A jornalista Mariana Balboni fala da importância da Internet para a democratização ao acesso à informação e participação da população de baixa renda no processo produtivo e na tomada de decisão nas questões de seu interesse. A jornalista realizou pesquisa sobre o assunto para sua tese de doutorado, defendida em maio de 2007, na Escola de Comunicações e Artes (ECA) da USP.
Mobilizadores COEP – Qual o percentual de brasileiros que ainda não tem acesso à Internet? Como você justifica/avalia tamanha exclusão digital no país em pleno século 21?

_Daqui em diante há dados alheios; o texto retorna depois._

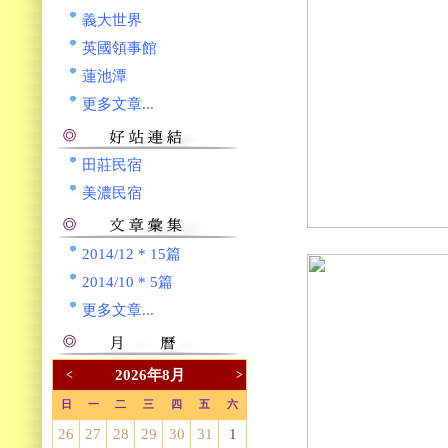
義大世界
英國領事館
蓮池潭
更多文章...
田莊民宿
美濃民宿
2014/12 * 15篇
2014/10 * 5篇
更多文章...
2026年8月
<
>
日
一
二
三
四
五
六
26
27
28
29
30
31
1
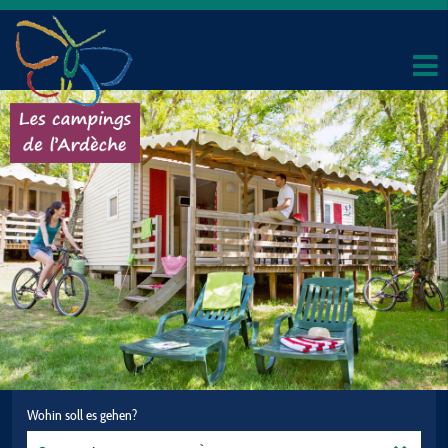
Wohin soll es gehen?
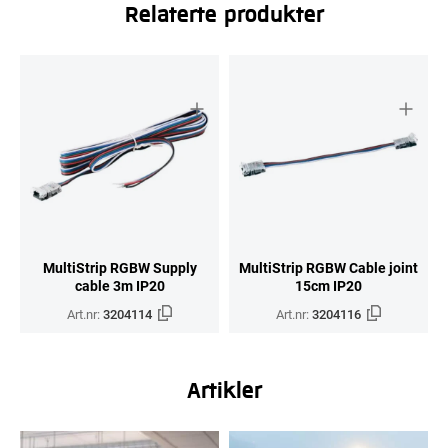
Relaterte produkter
MultiStrip RGBW Supply
MultiStrip RGBW Cable joint
cable 3m IP20
15cm IP20
Art.nr:
3204114
Art.nr:
3204116
Artikler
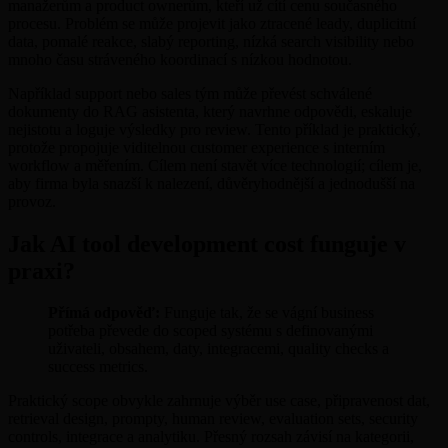
manažerům a product ownerům, kteří už cítí cenu současného
procesu. Problém se může projevit jako ztracené leady, duplicitní
data, pomalé reakce, slabý reporting, nízká search visibility nebo
mnoho času stráveného koordinací s nízkou hodnotou.
Například support nebo sales tým může převést schválené
dokumenty do RAG asistenta, který navrhne odpovědi, eskaluje
nejistotu a loguje výsledky pro review. Tento příklad je praktický,
protože propojuje viditelnou customer experience s interním
workflow a měřením. Cílem není stavět více technologií; cílem je,
aby firma byla snazší k nalezení, důvěryhodnější a jednodušší na
provoz.
Jak AI tool development cost funguje v
praxi?
Přímá odpověď:
Funguje tak, že se vágní business
potřeba převede do scoped systému s definovanými
uživateli, obsahem, daty, integracemi, quality checks a
success metrics.
Praktický scope obvykle zahrnuje výběr use case, připravenost dat,
retrieval design, prompty, human review, evaluation sets, security
controls, integrace a analytiku. Přesný rozsah závisí na kategorii,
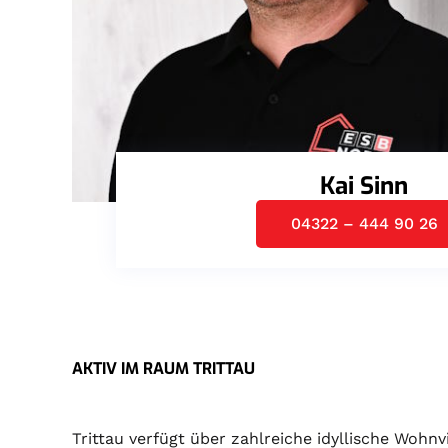
Kai Sinn
04322 – 444 90 26
AKTIV IM RAUM TRITTAU
Trittau verfügt über zahlreiche idyllische Woh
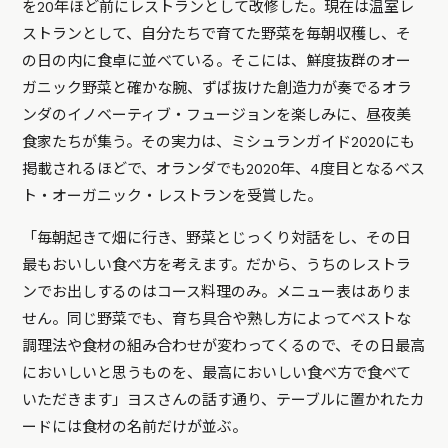
を20年ほど前にレストランとして改修した。現在は温室レ
ストランとして、自分たちで育てた野菜を毎朝収穫し、そ
の日の内に食卓に並べている。そこには、鮮度抜群のオー
ガニック野菜と確かな腕、ずば抜けた創造力が奏でるオラ
ンダのイノベーティブ・フュージョンを楽しみに、昼夜美
食家たちが集う。その実力は、ミシュランガイド2020にも
掲載されるほどで、オランダでも2020年、4度目となるベス
ト・オーガニック・レストランを受賞した。
「毎朝起きて畑に行き、野菜とじっくり対話をし、その日
最もおいしい食べ方を考えます。だから、うちのレストラ
ンでお出しするのはコース料理のみ。メニュー表はありま
せん。同じ野菜でも、育ち具合や熟し方によってベストな
調理法や食材の組み合わせが変わってくるので、その日最高
においしいと思うものを、最高においしい食べ方で食べて
いただきます」ヨスさんの話す通り、テーブルに置かれたカ
ードには食材の名前だけが並ぶ。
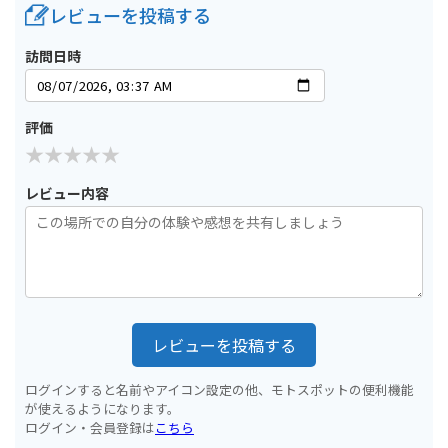
レビューを投稿する
訪問日時
評価
レビュー内容
レビューを投稿する
ログインすると名前やアイコン設定の他、モトスポットの便利機能
が使えるようになります。
ログイン・会員登録は
こちら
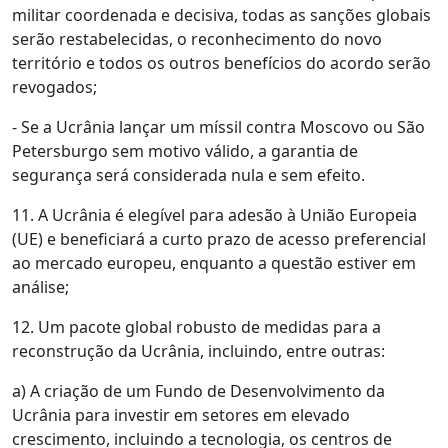
militar coordenada e decisiva, todas as sanções globais
serão restabelecidas, o reconhecimento do novo
território e todos os outros benefícios do acordo serão
revogados;
- Se a Ucrânia lançar um míssil contra Moscovo ou São
Petersburgo sem motivo válido, a garantia de
segurança será considerada nula e sem efeito.
11. A Ucrânia é elegível para adesão à União Europeia
(UE) e beneficiará a curto prazo de acesso preferencial
ao mercado europeu, enquanto a questão estiver em
análise;
12. Um pacote global robusto de medidas para a
reconstrução da Ucrânia, incluindo, entre outras:
a) A criação de um Fundo de Desenvolvimento da
Ucrânia para investir em setores em elevado
crescimento, incluindo a tecnologia, os centros de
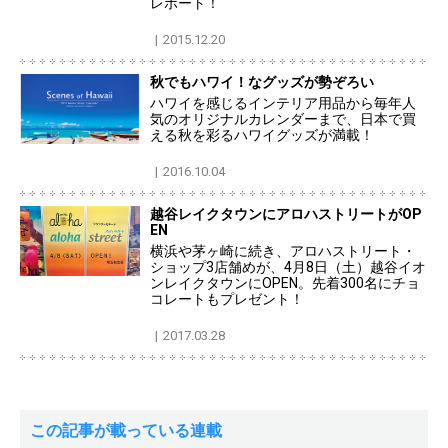
レポート！
2015.12.20
秋でもハワイ！なグッズが勢ぞろい
ハワイを感じるインテリア用品から毎年人
気のオリジナルカレンダーまで、日本で買
える秋を彩るハワイグッズが満載！
2016.10.04
越谷レイクタウンにアロハストリートがOP
EN
横浜や茅ヶ崎に続き、アロハストリート・
ショップ3店舗めが、4月8日（土）越谷イオ
ンレイクタウンにOPEN。先着300名にチョ
コレートもプレゼント！
2017.03.28
この記事が載っている連載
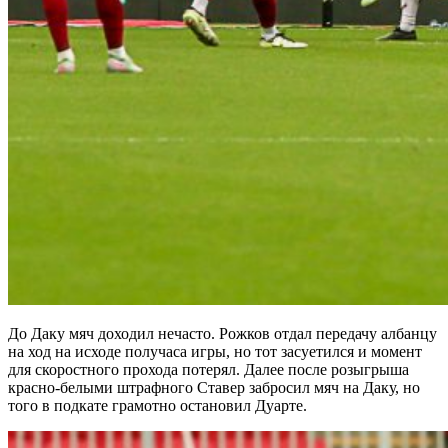
До Даку мяч доходил нечасто. Рожков отдал передачу албанцу
на ход на исходе получаса игры, но тот засуетился и момент
для скоростного прохода потерял. Далее после розыгрыша
красно-белыми штрафного Ставер забросил мяч на Даку, но
того в подкате грамотно остановил Дуарте.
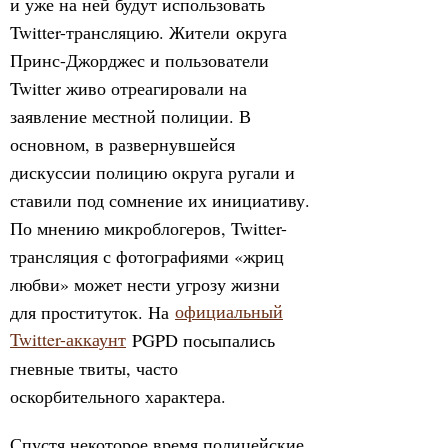
и уже на ней будут использовать
Twitter-трансляцию. Жители округа
Принс-Джорджес и пользователи
Twitter живо отреагировали на
заявление местной полиции. В
основном, в развернувшейся
дискуссии полицию округа ругали и
ставили под сомнение их инициативу.
По мнению микроблогеров, Twitter-
трансляция с фотографиями «жриц
любви» может нести угрозу жизни
для проституток. На
официальный
Twitter-аккаунт
PGPD посыпались
гневные твиты, часто
оскорбительного характера.
Спустя некоторое время полицейские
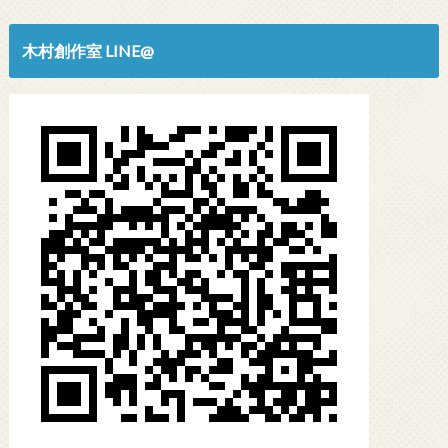
木村創作室 LINE@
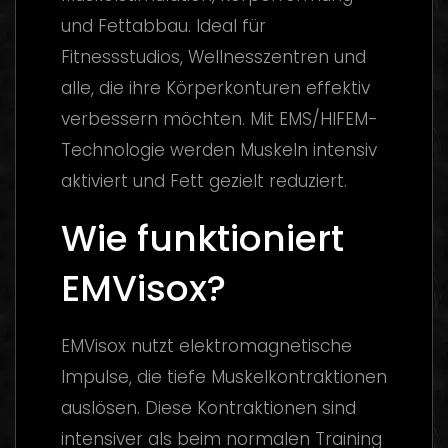
und Fettabbau. Ideal für
Fitnessstudios, Wellnesszentren und
alle, die ihre Körperkonturen effektiv
verbessern möchten. Mit EMS/HIFEM-
Technologie werden Muskeln intensiv
aktiviert und Fett gezielt reduziert.
Wie funktioniert
EMVisox?
EMVisox nutzt elektromagnetische
Impulse, die tiefe Muskelkontraktionen
auslösen. Diese Kontraktionen sind
intensiver als beim normalen Training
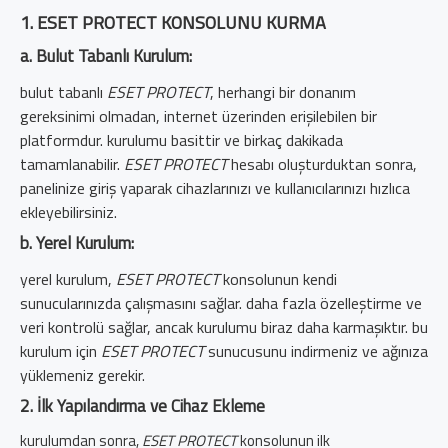
1. ESET PROTECT KONSOLUNU KURMA
a. Bulut Tabanlı Kurulum:
bulut tabanlı
ESET PROTECT
, herhangi bir donanım
gereksinimi olmadan, internet üzerinden erişilebilen bir
platformdur. kurulumu basittir ve birkaç dakikada
tamamlanabilir.
ESET PROTECT
hesabı oluşturduktan sonra,
panelinize giriş yaparak cihazlarınızı ve kullanıcılarınızı hızlıca
ekleyebilirsiniz.
b. Yerel Kurulum:
yerel kurulum,
ESET PROTECT
konsolunun kendi
sunucularınızda çalışmasını sağlar. daha fazla özelleştirme ve
veri kontrolü sağlar, ancak kurulumu biraz daha karmaşıktır. bu
kurulum için
ESET PROTECT
sunucusunu indirmeniz ve ağınıza
yüklemeniz gerekir.
2. İlk Yapılandırma ve Cihaz Ekleme
kurulumdan sonra,
ESET PROTECT
konsolunun ilk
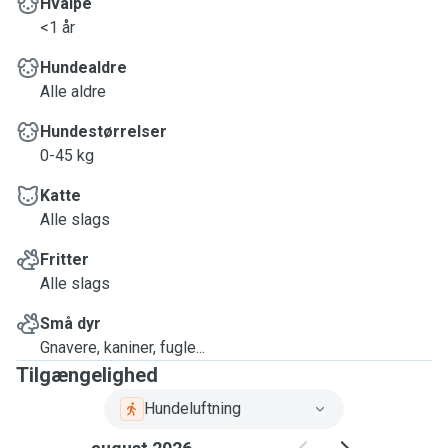
Hvalpe
<1 år
Hundealdre
Alle aldre
Hundestørrelser
0-45 kg
Katte
Alle slags
Fritter
Alle slags
Små dyr
Gnavere, kaniner, fugle...
Tilgængelighed
Hundeluftning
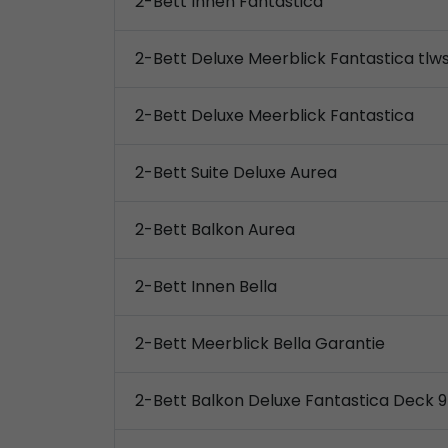
2-Bett Innen Fantastica
2-Bett Deluxe Meerblick Fantastica tlw
2-Bett Deluxe Meerblick Fantastica
2-Bett Suite Deluxe Aurea
2-Bett Balkon Aurea
2-Bett Innen Bella
2-Bett Meerblick Bella Garantie
2-Bett Balkon Deluxe Fantastica Deck 9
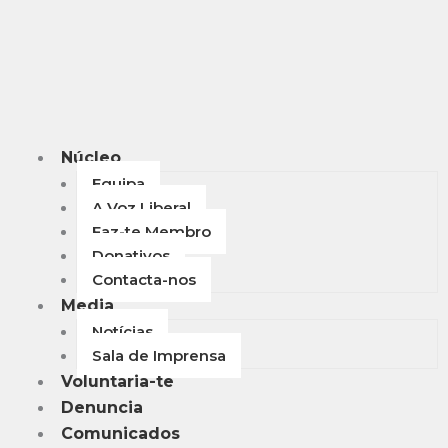
Núcleo
Equipa
A Voz Liberal
Faz-te Membro
Donativos
Contacta-nos
Media
Notícias
Sala de Imprensa
Voluntaria-te
Denuncia
Comunicados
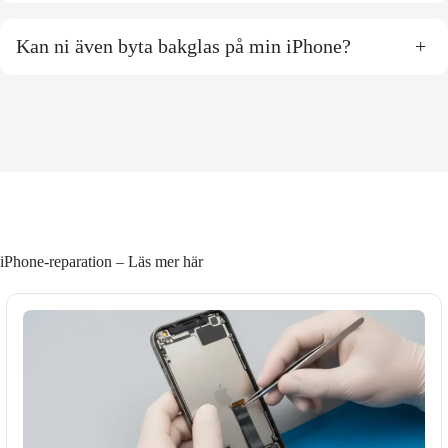
Kan ni även byta bakglas på min iPhone?
+
iPhone-reparation – Läs mer här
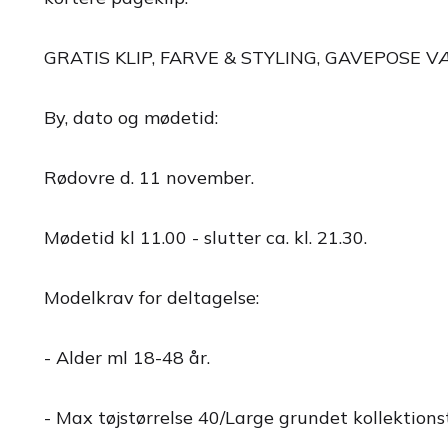
GRATIS KLIP, FARVE & STYLING, GAVEPOSE 
By, dato og mødetid:
Rødovre d. 11 november.
Mødetid kl 11.00 - slutter ca. kl. 21.30.
Modelkrav for deltagelse:
- Alder ml 18-48 år.
- Max tøjstørrelse 40/Large grundet kollektions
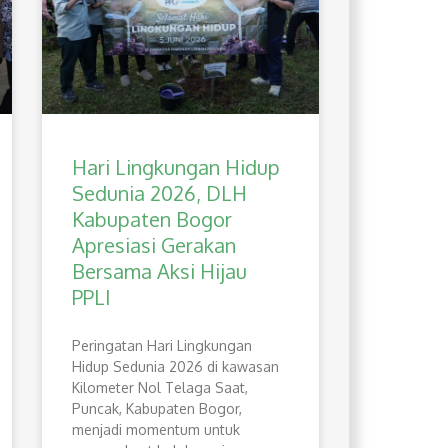
Hari Lingkungan Hidup
Sedunia 2026, DLH
Kabupaten Bogor
Apresiasi Gerakan
Bersama Aksi Hijau
PPLI
Peringatan Hari Lingkungan
Hidup Sedunia 2026 di kawasan
Kilometer Nol Telaga Saat,
Puncak, Kabupaten Bogor,
menjadi momentum untuk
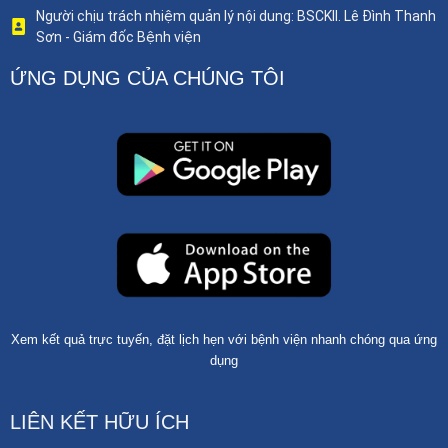
Người chịu trách nhiệm quản lý nội dung: BSCKII. Lê Đình Thanh
Sơn - Giám đốc Bệnh viện
ỨNG DỤNG CỦA CHÚNG TÔI
Xem kết quả trực tuyến, đặt lịch hẹn với bệnh viện nhanh chóng qua ứng
dụng
LIÊN KẾT HỮU ÍCH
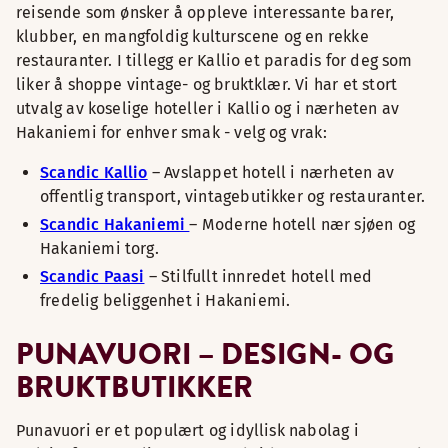
reisende som ønsker å oppleve interessante barer,
klubber, en mangfoldig kulturscene og en rekke
restauranter. I tillegg er Kallio et paradis for deg som
liker å shoppe vintage- og bruktklær. Vi har et stort
utvalg av koselige hoteller i Kallio og i nærheten av
Hakaniemi for enhver smak - velg og vrak:
Scandic Kallio
– Avslappet hotell i nærheten av
offentlig transport, vintagebutikker og restauranter.
Scandic Hakaniemi
– Moderne hotell nær sjøen og
Hakaniemi torg.
Scandic Paasi
– Stilfullt innredet hotell med
fredelig beliggenhet i Hakaniemi.
PUNAVUORI – DESIGN- OG
BRUKTBUTIKKER
Punavuori er et populært og idyllisk nabolag i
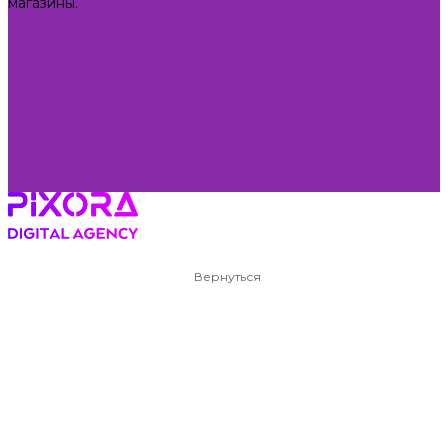
магазины.
Наши решения
КОНТЕКСТНАЯ РЕКЛАМА
ПОДДЕРЖКА САЙТА
Наполнение сайта контентом
Администрирование сайта
Доработка сайтов
Наполнение сайта контентом
Администрирование сайта
Доработка сайтов
ВСЕ УСЛУГИ
Вернуться
РАЗРАБОТКА
Разработка интернет-
магазина на Битрикс
Выполним для вас работы на высоком уровне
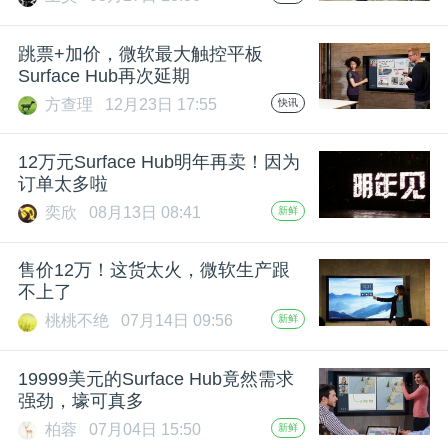
开
跳票+加价，微软最大触控平板
课
Surface Hub再次延期
方查理
12月23日 17:55
快讯
活
12万元Surface Hub明年再卖！因为
动
订单太多啦
奕欣
08月13日 08:41
新鲜
中
售价12万！这货太火，微软生产跟
不上了
心
桃桃不绝
07月14日 09:56
新鲜
GAIR
19999美元的Surface Hub竟然需求
强劲，壕可真多
专
柏蓉
07月04日 15:50
新鲜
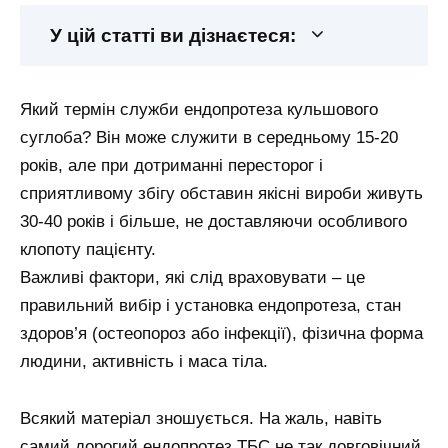
У цій статті ви дізнаєтеся:
Який термін служби ендопротеза кульшового
суглоба? Він може служити в середньому 15-20
років, але при дотриманні пересторог і
сприятливому збігу обставин якісні вироби живуть
30-40 років і більше, не доставляючи особливого
клопоту пацієнту.
Важливі фактори, які слід враховувати – це
правильний вибір і установка ендопротеза, стан
здоров’я (остеопороз або інфекції), фізична форма
людини, активність і маса тіла.
Всякий матеріал зношується. На жаль, навіть
самий дорогий ендопротез ТБС не так довговічний,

R.: Segundo a pesquisa Acesso às Tecnologias da Informação e da Comunicação – TIC Domicílios 2007, realizada pelo Centro de Estudos sobre as Tecnologias da Informação e da Comunicação do Núcleo de Informação e Coordenação do Ponto br (NIC.br) – entidade que implementa as decisões e projetos do Comitê Gestor da Internet no Brasil -, até o ano passado, 59% da população brasileira ainda não haviam utilizado a Internet pelo menos uma vez na vida. O Brasil é um país muito extenso, de dimensões continentais, e com uma enorme desigualdade social. E, infelizmente, a exclusão digital no país acompanha a exclusão social. São os indivíduos de baixa renda, com pouca escolaridade e que habitam as localidades mais distantes dos centros urbanos que têm mais dificuldade de acesso à informação digital. O primeiro obstáculo é a falta de conexão à rede na cidade, ou no bairro onde vivem ? realidade em muitas regiões brasileiras. Em seguida é a questão da alfabetização digital. Isso porque para acessar a Internet, o indivíduo precisa, além de saber ler e escrever, de uma capacitação mínima para interagir com os equipamentos e com a rede. Só vencendo as desigualdades sociais e econômicas poderemos permitir que todo cidadão brasileiro se torne um usuário de internet. Mas devemos lembrar também que em termos absolutos somos quase 45 milhões de internautas (34% da população brasileira declararam ter usado a internet nos últimos três meses), um número muito expressivo e uma população maior do que a de muitos países no mundo.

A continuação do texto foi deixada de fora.